The Mariners are counting on the powerful switch-hitter to make an impact as a run producer on a club that finished last in the AL in scoring the past four years.
"Kendrys gives us a veteran presence and a proven middle-of-the-order bat, with power from both sides of the plate," said manager Eric Wedge. "Adding him to our lineup immediately makes us a better offensive club."
Vargas, who grew up in Southern California, was 36-42 with a 4.09 ERA in 119 games in four seasons with Seattle. His 14 wins led the Mariners last year, and he ranked fourth in the AL with 22 quality starts, though he also tied for second in the AL in home runs allowed with 35.
"I'll be able to come to an area that I'm very familiar with," Vargas said on a conference call with Angels reporters. "It's a great opportunity for me to be with an organization that's committed to winning now, obviously, and putting a team on the field that is going to be premier from top to bottom. It's exciting for me."
The Mariners have a number of top young pitching prospects coming up, though they now have just two established veterans in their rotation with Hernandez and Hisashi Iwakuma, a 31-year-old from Japan who pitched well in his first season in the Majors last year.
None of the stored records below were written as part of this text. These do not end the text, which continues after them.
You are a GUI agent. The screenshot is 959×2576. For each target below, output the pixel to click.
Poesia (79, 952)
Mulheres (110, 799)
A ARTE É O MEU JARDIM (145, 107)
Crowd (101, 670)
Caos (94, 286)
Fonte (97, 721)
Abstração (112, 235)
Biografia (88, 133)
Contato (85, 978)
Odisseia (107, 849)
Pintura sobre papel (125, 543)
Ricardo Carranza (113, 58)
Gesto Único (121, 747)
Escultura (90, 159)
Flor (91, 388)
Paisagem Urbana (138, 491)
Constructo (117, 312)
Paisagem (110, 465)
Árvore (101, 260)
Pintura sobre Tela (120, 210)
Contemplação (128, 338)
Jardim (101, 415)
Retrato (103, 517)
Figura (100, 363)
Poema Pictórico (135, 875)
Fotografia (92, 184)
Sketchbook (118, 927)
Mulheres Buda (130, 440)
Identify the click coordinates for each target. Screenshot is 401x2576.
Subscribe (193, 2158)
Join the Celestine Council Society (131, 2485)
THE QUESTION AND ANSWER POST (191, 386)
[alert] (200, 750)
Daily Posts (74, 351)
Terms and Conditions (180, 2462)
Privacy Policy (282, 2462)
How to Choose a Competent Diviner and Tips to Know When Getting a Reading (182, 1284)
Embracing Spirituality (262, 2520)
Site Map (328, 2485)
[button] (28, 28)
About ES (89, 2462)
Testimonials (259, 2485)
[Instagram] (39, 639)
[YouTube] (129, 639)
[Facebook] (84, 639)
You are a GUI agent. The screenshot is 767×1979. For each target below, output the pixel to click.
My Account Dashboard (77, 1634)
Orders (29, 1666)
Young starters Blake Beavan, Hector Noesi and Erasmo Ramirez also return, while top prospects Danny Hultzen, James Paxton, Taijuan Walker and Brendan Maurer will also be given good looks at Spring Training. The Mariners could also still add a veteran in free agency as Zduriencik maintained his payroll flexibility even while adding the much-needed bat.
"All options are on the table," Zduriencik said of the rotation. "We could add from within if we have to, and our ears are always open on the free-agent market and with other teams."
Morales earned $2.97 million last year in his second season of arbitration eligibility, while Vargas made $4.85 million in the same situation. Both were tendered contracts by their teams this offseason, and figure to get sizable raises before hitting free agency next year.
The swap leaves Zduriencik with more payroll room going forward as Morales figures to make less than Vargas when their deals are done. The Mariners GM said he won't talk about a contract extension with Morales or his agent, Scott Boras, until things play out further on the field.
But clearly the Mariners are still poised to make more additions, either for offense or pitching, and Zduriencik told 710 ESPN Seattle he had another trade offer on the table as of Wednesday afternoon.
The Mariners have now added Morales and infielder Robert Andino in trades this offseason, while signing free-agent outfielder Jason Bay to a one-year deal.